# Best Guess for Partial Solution for Diff EQ?

1. Nov 24, 2014

### kq6up

1. The problem statement, all variables and given/known data

Find the specific solution for: y''-2y'+y=xe^x+4, y(0)=1, y'(0)=1.

2. Relevant equations
N/A

3. The attempt at a solution

Since xe^x is already in the general solution of the homogeneous version of this diff eq (complementary solution), my first guess for a partial solution term would be x^2e^x (xe^x is already taken by the complementary sol). However, it no worky. The correct guess is x^3e^x. I am not sure why this term has a higher power of x then the order of the DiffEq.

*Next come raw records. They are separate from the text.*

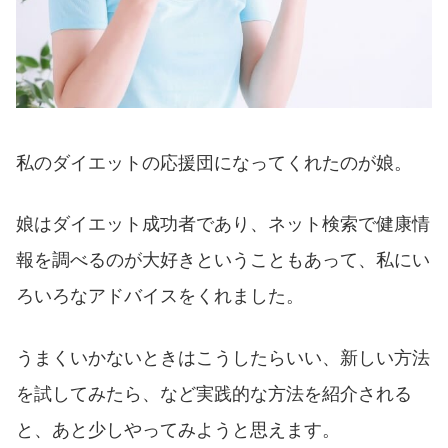
私のダイエットの応援団になってくれたのが娘。
娘はダイエット成功者であり、ネット検索で健康情
報を調べるのが大好きということもあって、私にい
ろいろなアドバイスをくれました。
うまくいかないときはこうしたらいい、新しい方法
を試してみたら、など実践的な方法を紹介される
と、あと少しやってみようと思えます。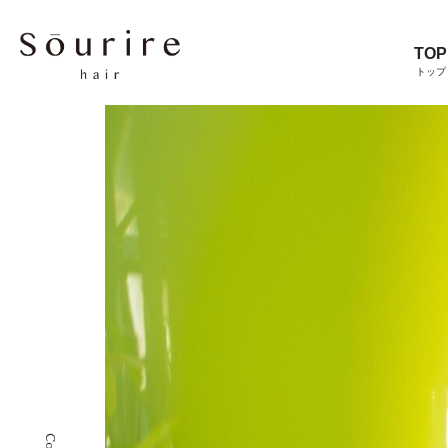
TOP
トップ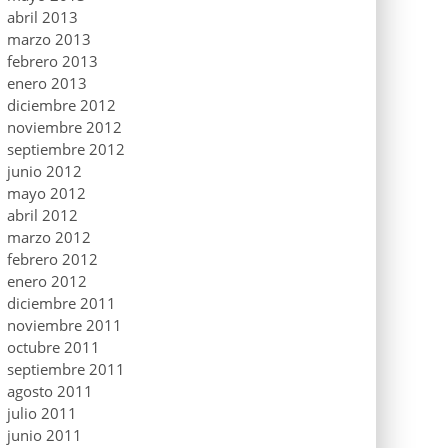
abril 2013
marzo 2013
febrero 2013
enero 2013
diciembre 2012
noviembre 2012
septiembre 2012
junio 2012
mayo 2012
abril 2012
marzo 2012
febrero 2012
enero 2012
diciembre 2011
noviembre 2011
octubre 2011
septiembre 2011
agosto 2011
julio 2011
junio 2011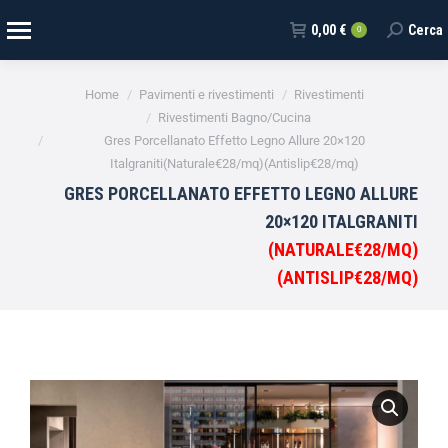
0,00
€
Cerca
0
Tu sei qui:
Home
Pavimenti e rivestimenti
Rivestimenti
Rivestimenti Bagno/Cucina
Gres Porcellanato Effetto Legno Allure 20×120
Italgraniti(Naturale€28/mq)(Antislip€28/mq)
GRES PORCELLANATO EFFETTO LEGNO ALLURE
20×120 ITALGRANITI
(NATURALE€28/MQ)
(ANTISLIP€28/MQ)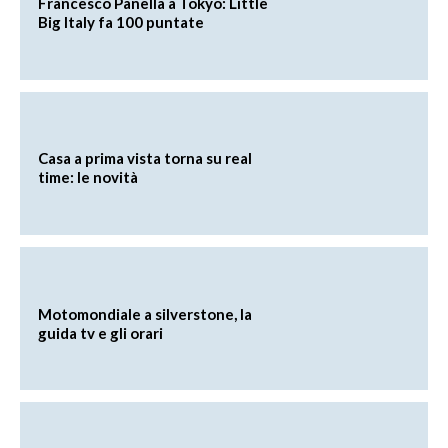
Francesco Panella a Tokyo: Little
Big Italy fa 100 puntate
Casa a prima vista torna su real
time: le novità
Motomondiale a silverstone, la
guida tv e gli orari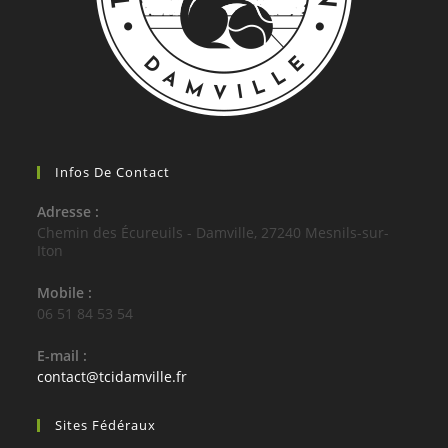
Infos De Contact
Adresse :
Chemin des Écureuils - Damville, 27240 Mesnils-sur-
Iton
Mobile :
06 51 84 53 54
E-mail :
contact@tcidamville.fr
Sites Fédéraux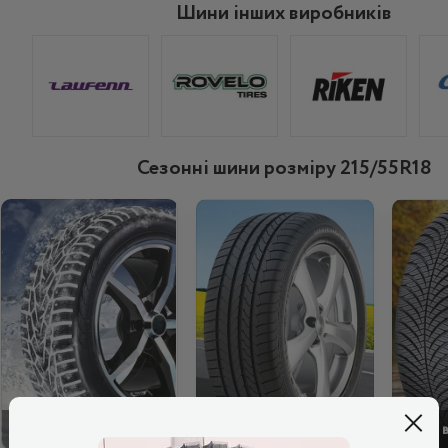
Шини інших виробників
Сезонні шини розміру 215/55R18
ЗИМОВІ
ЛІТНІ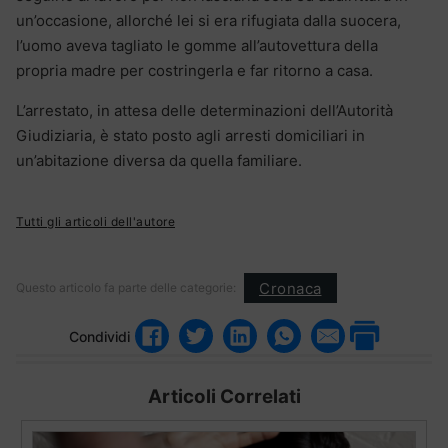
un’occasione, allorché lei si era rifugiata dalla suocera,
l’uomo aveva tagliato le gomme all’autovettura della
propria madre per costringerla e far ritorno a casa.
L’arrestato, in attesa delle determinazioni dell’Autorità
Giudiziaria, è stato posto agli arresti domiciliari in
un’abitazione diversa da quella familiare.
Tutti gli articoli dell'autore
Cronaca
Questo articolo fa parte delle categorie:
Condividi
Articoli Correlati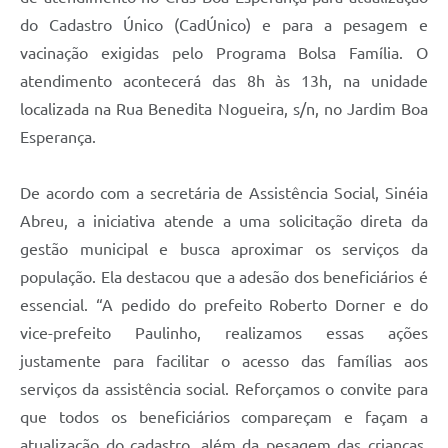
do Cadastro Único (CadÚnico) e para a pesagem e
vacinação exigidas pelo Programa Bolsa Família. O
atendimento acontecerá das 8h às 13h, na unidade
localizada na Rua Benedita Nogueira, s/n, no Jardim Boa
Esperança.
De acordo com a secretária de Assistência Social, Sinéia
Abreu, a iniciativa atende a uma solicitação direta da
gestão municipal e busca aproximar os serviços da
população. Ela destacou que a adesão dos beneficiários é
essencial. “A pedido do prefeito Roberto Dorner e do
vice-prefeito Paulinho, realizamos essas ações
justamente para facilitar o acesso das famílias aos
serviços da assistência social. Reforçamos o convite para
que todos os beneficiários compareçam e façam a
atualização do cadastro, além da pesagem das crianças,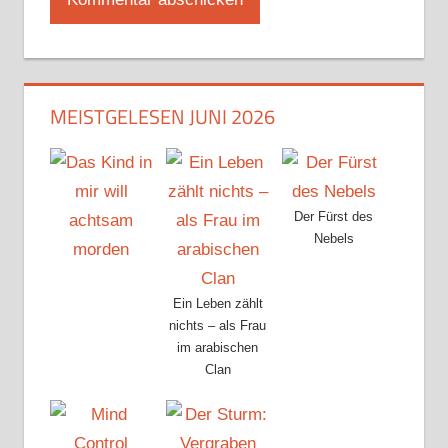
MEISTGELESEN JUNI 2026
Der Fürst des
Nebels
Ein Leben zählt
nichts – als Frau
im arabischen
Clan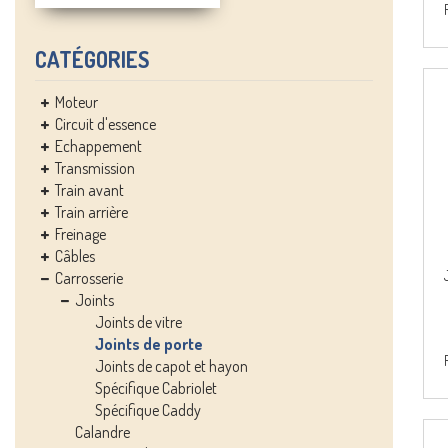
CATÉGORIES
Moteur
Circuit d'essence
Echappement
Transmission
Train avant
Train arrière
Freinage
Câbles
Carrosserie
Joints
Joints de vitre
Joints de porte
Joints de capot et hayon
Spécifique Cabriolet
Spécifique Caddy
Calandre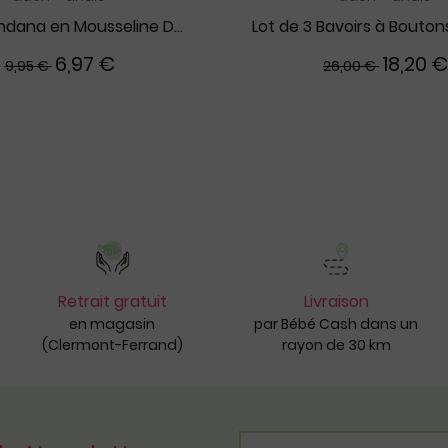
Bavoir Bandana en Mousseline Dahlias - Gold Leaf
6,97 €
18,20 €
9,95 €
26,00 €
Retrait gratuit
Livraison
en magasin
par Bébé Cash dans un
(Clermont-Ferrand)
rayon de 30 km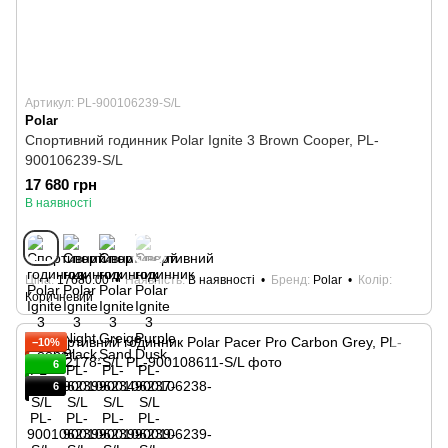
Артикул: PL-900106239-S/L
Polar
Спортивний годинник Polar Ignite 3 Brown Cooper, PL-
900106239-S/L
17 680 грн
В наявності
Ціна
17680.00
Наявність
В наявності
Бренд
Polar
Колір
Коричневий
−10%
6
6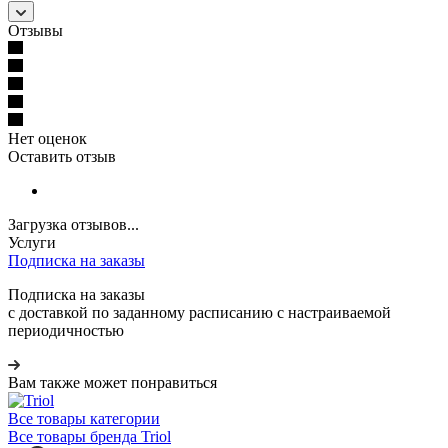
Отзывы
Нет оценок
Оставить отзыв
Загрузка отзывов...
Услуги
Подписка на заказы
Подписка на заказы
с доставкой по заданному расписанию с настраиваемой
периодичностью
Вам также может понравиться
Все товары категории
Все товары бренда Triol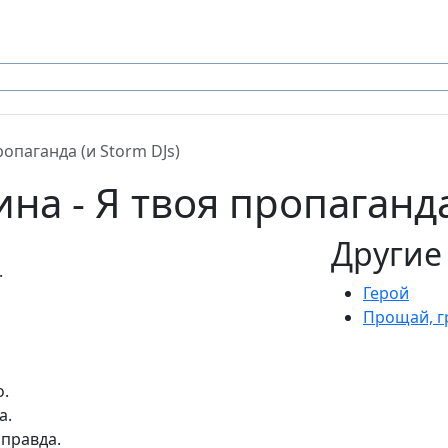
ропаганда (и Storm DJs)
а - Я твоя пропаганда 
Другие
.
Герой
Прощай, гр
о.
а.
 правда.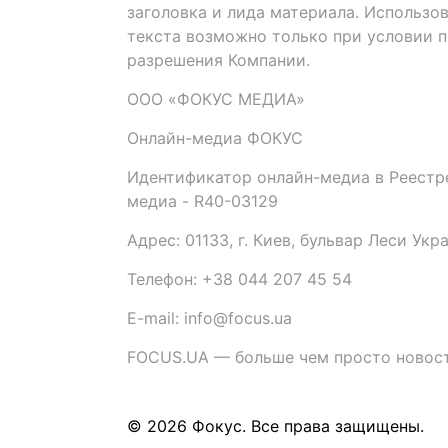
заголовка и лида материала. Использо
текста возможно только при условии 
разрешения Компании.
ООО «ФОКУС МЕДИА»
Онлайн-медиа ФОКУС
Идентификатор онлайн-медиа в Реестре
медиа - R40-03129
Адрес: 01133, г. Киев, бульвар Леси Укр
Телефон: +38 044 207 45 54
E-mail: info@focus.ua
FOCUS.UA — больше чем просто новост
© 2026 Фокус. Все права защищены.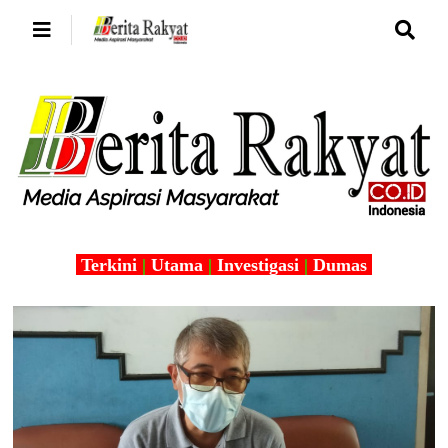
Terkini
|
Utama
|
Investigasi
|
Dumas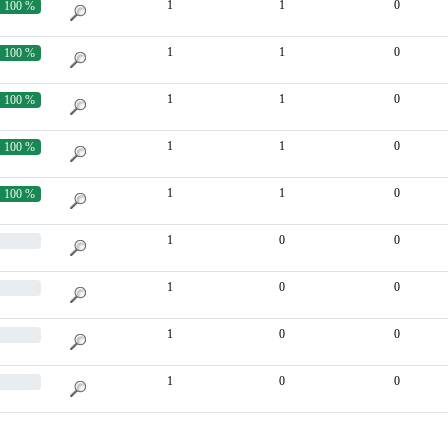
1
1
0
100 %
1
1
0
100 %
1
1
0
100 %
1
1
0
100 %
1
1
0
100 %
1
0
0
1
0
0
1
0
0
1
0
0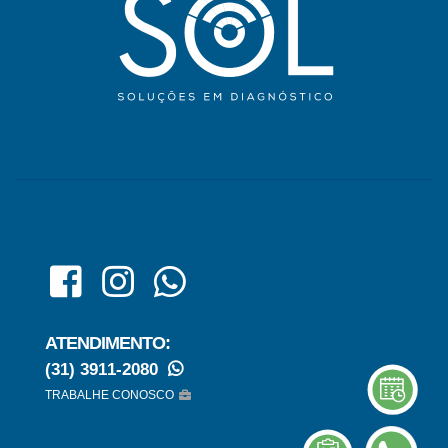
ATENDIMENTO:
(31) 3911-2080
TRABALHE CONOSCO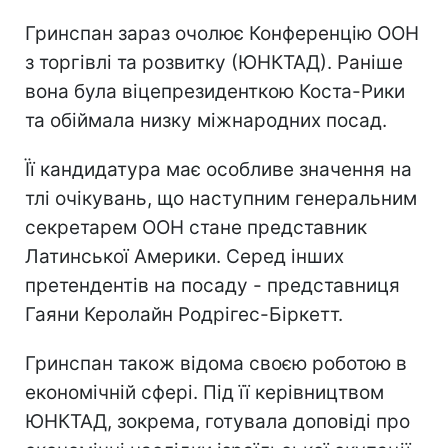
Гринспан зараз очолює Конференцію ООН
з торгівлі та розвитку (ЮНКТАД). Раніше
вона була віцепрезиденткою Коста-Рики
та обіймала низку міжнародних посад.
Її кандидатура має особливе значення на
тлі очікувань, що наступним генеральним
секретарем ООН стане представник
Латинської Америки. Серед інших
претендентів на посаду - представниця
Гаяни Керолайн Родрігес-Біркетт.
Гринспан також відома своєю роботою в
економічній сфері. Під її керівництвом
ЮНКТАД, зокрема, готувала доповіді про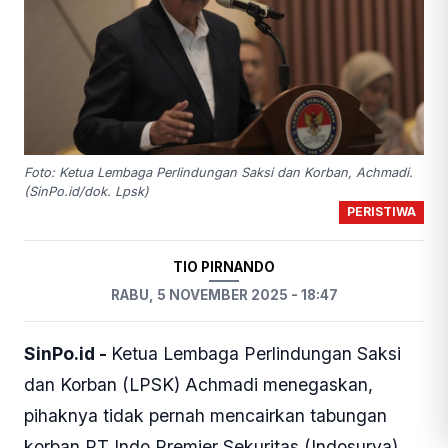
Foto: Ketua Lembaga Perlindungan Saksi dan Korban, Achmadi.
(SinPo.id/dok. Lpsk)
PERISTIWA
TIO PIRNANDO
RABU, 5 NOVEMBER 2025 - 18:47
SinPo.id -
Ketua Lembaga Perlindungan Saksi
dan Korban (LPSK) Achmadi menegaskan,
pihaknya tidak pernah mencairkan tabungan
korban PT Indo Premier Sekuritas (Indosurya)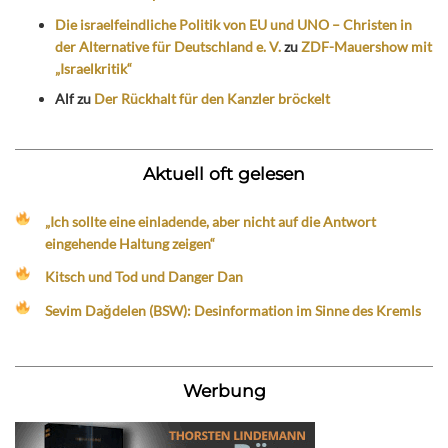
Die israelfeindliche Politik von EU und UNO – Christen in
der Alternative für Deutschland e. V.
zu
ZDF-Mauershow mit
„Israelkritik“
Alf
zu
Der Rückhalt für den Kanzler bröckelt
Aktuell oft gelesen
„Ich sollte eine einladende, aber nicht auf die Antwort
eingehende Haltung zeigen“
Kitsch und Tod und Danger Dan
Sevim Dağdelen (BSW): Desinformation im Sinne des Kremls
Werbung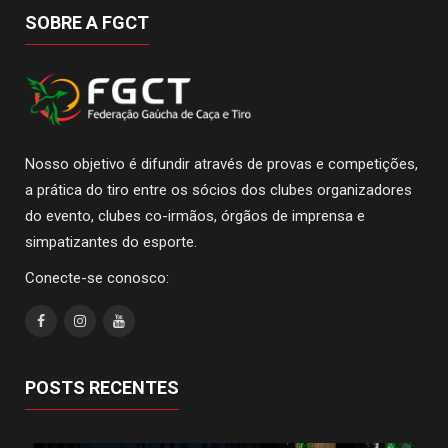
SOBRE A FGCT
Nosso objetivo é difundir através de provas e competições,
a prática do tiro entre os sócios dos clubes organizadores
do evento, clubes co-irmãos, órgãos de imprensa e
simpatizantes do esporte.
Conecte-se conosco:
POSTS RECENTES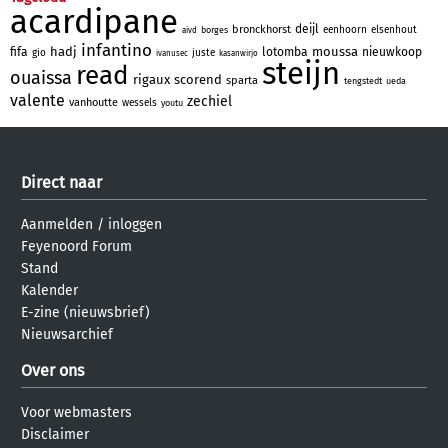
acardipane
deijl
bronckhorst
eenhoorn
elsenhout
borges
aivd
infantino
hadj
moussa
fifa
lotomba
nieuwkoop
gio
juste
ivanusec
kasanwirjo
steijn
read
ouaissa
rigaux
scorend
sparta
tengstedt
ueda
valente
zechiel
vanhoutte
wessels
youtu
Direct naar
Aanmelden
/
inloggen
Feyenoord Forum
Stand
Kalender
E-zine (nieuwsbrief)
Nieuwsarchief
Over ons
Voor webmasters
Disclaimer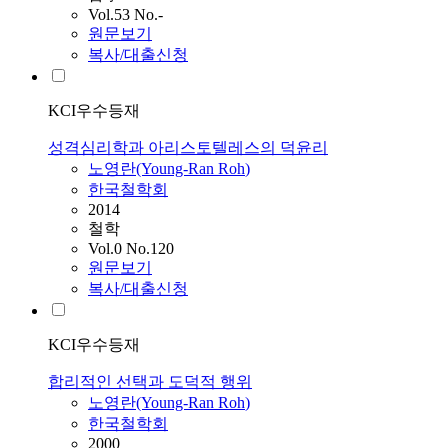
Vol.53 No.-
원문보기
복사/대출신청
KCI우수등재
성격심리학과 아리스토텔레스의 덕윤리
노영란
(Young-Ran
Roh
)
한국철학회
2014
철학
Vol.0 No.120
원문보기
복사/대출신청
KCI우수등재
합리적인 선택과 도덕적 행위
노영란
(Young-Ran
Roh
)
한국철학회
2000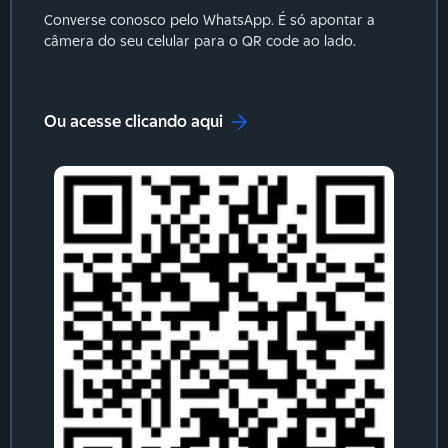
Converse conosco pelo WhatsApp. É só apontar a
câmera do seu celular para o QR code ao lado.
Ou acesse clicando aqui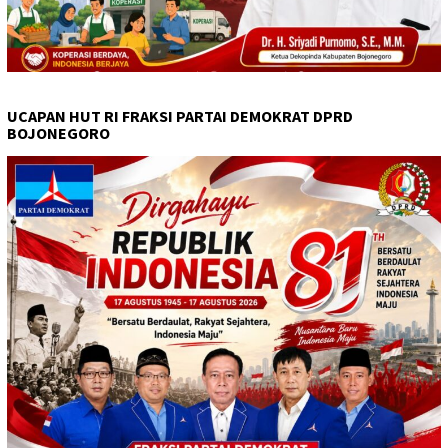
UCAPAN HUT RI FRAKSI PARTAI DEMOKRAT DPRD
BOJONEGORO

I would have never have guessed this. Is there a reason I should have guessed this, or in general do I have to keep increasing powers until I find one that works? I am trying to find ways to save time on an exam.

Thanks,
Chris

2. Nov 24, 2014

### LCKurtz

The best way is to eliminate the guesswork with the annihilator method. It is really pretty simple. See
http://www.utdallas.edu/dept/abp/PDF_Files/DE_Folder/Annihilator_Method.pdf [Broken]

Last edited by a moderator: May 7, 2017
3. Nov 24, 2014

### kq6up

Ah, I vaguely remember that method from 20 years ago. Thanks for the post. According to the text my prof photocopied we are using the Method of undetermined coefficients, and I am going to assume there is guessing involved with my question above. So there is no straight forward way of knowing ahead of time with my professor's method -- just trial and error?

She assigned some painful extra credit for the whole class to repair a midterm grade, and I am thinking she wants us to just slog through it her way -- she is a bit sadistic like that :D

Thanks,
Chris

Last edited by a moderator: May 7, 2017
4. Nov 24, 2014

### LCKurtz

Actually, the method of undetermined coefficients is the method of annihilators. That's where the "guess" comes from. On an actual problem it is pretty quick and quicker if you guess wrong for your trial solution. For a particular problem it is really quite quick. To illustrate, in your problem$$y''-2y'+y = xe^x + 4$$your annihilator on the left is $(D-1)^2$ and on the right is $D(D-1)^2$ for a combined annihilator of $D(D-1)^4$. So you can annihilate both sides with$$\color{red}{Ae^x+Bxe^x}+Cx^2e^x+Dx^3e^x+E$$I have highlighted in red the part of that which is in the homogeneous solution. The rest of it is the correct "guess" to use for undetermined coefficients.

5. Nov 24, 2014

Thanks,
Chris